No processo da transcrição automática (seja o referido TurboScribe, seja o que vem integrado no Word, da Microsoft – incluindo na versão gratuita desta app –, o do Google, ou outro qualquer) o que o sistema faz é “pegar” nas frequências áudio e compará-las com as que tem à disposição – tanto de outros utilizadores do mesmo serviço ou de pessoas anónimas da web. Se estatisticamente as cristas e cavas das ondas elétricas da gravação equivalem a certas palavras, são estas que ele “escreve”. Depois, existe um segundo filtro, de “contexto”: o sistema “sabe” que habitualmente (mais uma vez, estatisticamente) a certa palavra segue-se outra, como “bom”... “dia”; “boa”... “tarde” ou “noite”, etc., etc., o que evita alguns erros.

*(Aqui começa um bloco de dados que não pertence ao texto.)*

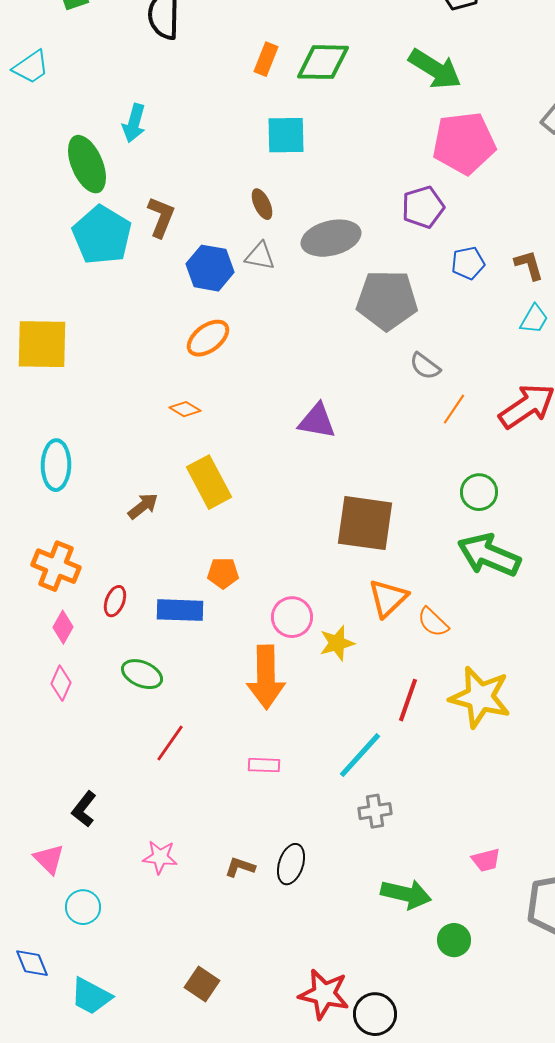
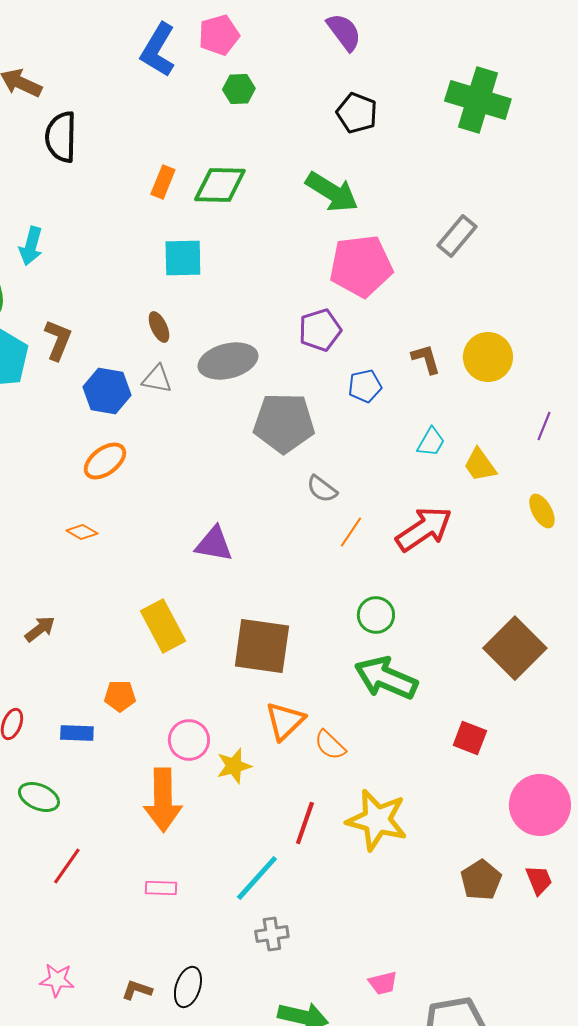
brown L-shape: (529, 265) -> (426, 359), moved
yellow rectangle: (209, 482) -> (163, 626), moved
blue rectangle: (180, 610) -> (77, 733), size x0.7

Claro que tudo isto para funcionar tem de ser circunscrito a uma língua específica, aliás, à variante regional específica da língua. E quanto maior a base de dados que o sistema tem disponível para comparação, melhor ele funciona – daí, por exemplo, funcionar melhor para português do Brasil do que para português de Portugal. Há simplesmente mais gente a falar (e a usar) essa variante da língua. Quanto ao inglês, hoje os sistemas são quase perfeitos neste idioma, desde que não os tentemos pôr a “trabalhar” sobre variantes como o oeste de Inglaterra, o norte da Escócia ou o quase tão incompreensível sotaque de António Guterres...
(Neste último caso, fiz o teste há cerca de um ano, com um dos melhores tradutores automáticos do mercado, que foi incapaz de “compreender” uma palavra do atual secretário-geral da ONU, mas funcionou na perfeição com qualquer pessoa a falar inglês escorreito.)
Tudo o que foi dito acima em termos de funcionamento aplica-se relativamente à IA generativa para texto, em que os sistemas vão buscar partes já escritas a várias fontes e no fundo fazem um “baralha e volta a dar” que é original no sentido em que nunca ninguém escreveu algo exatamente assim, mas não tem verdadeiramente qualquer ideia original por trás. Também quanto à imagem (foto ou vídeo) o mesmo se aplica... Mas voltaremos a estes assuntos nmais tarde.
Ou seja, ao contrário do que pode dar a entender, apesar de a IA parecer “ouvir”, “ler” e “escrever”, na realidade apenas está a fazer contas e comparação de material existente. É espetacular, é súper prático e até muda as nossas vidas para sempre. Mas não são novas inteligências, nem nunca poderão sê-lo.
Afinal, se não percebermos de que forma “funciona o relógio” para que este nos possa “dizer as horas” corremos o risco de vivermos todo o tempo enganados.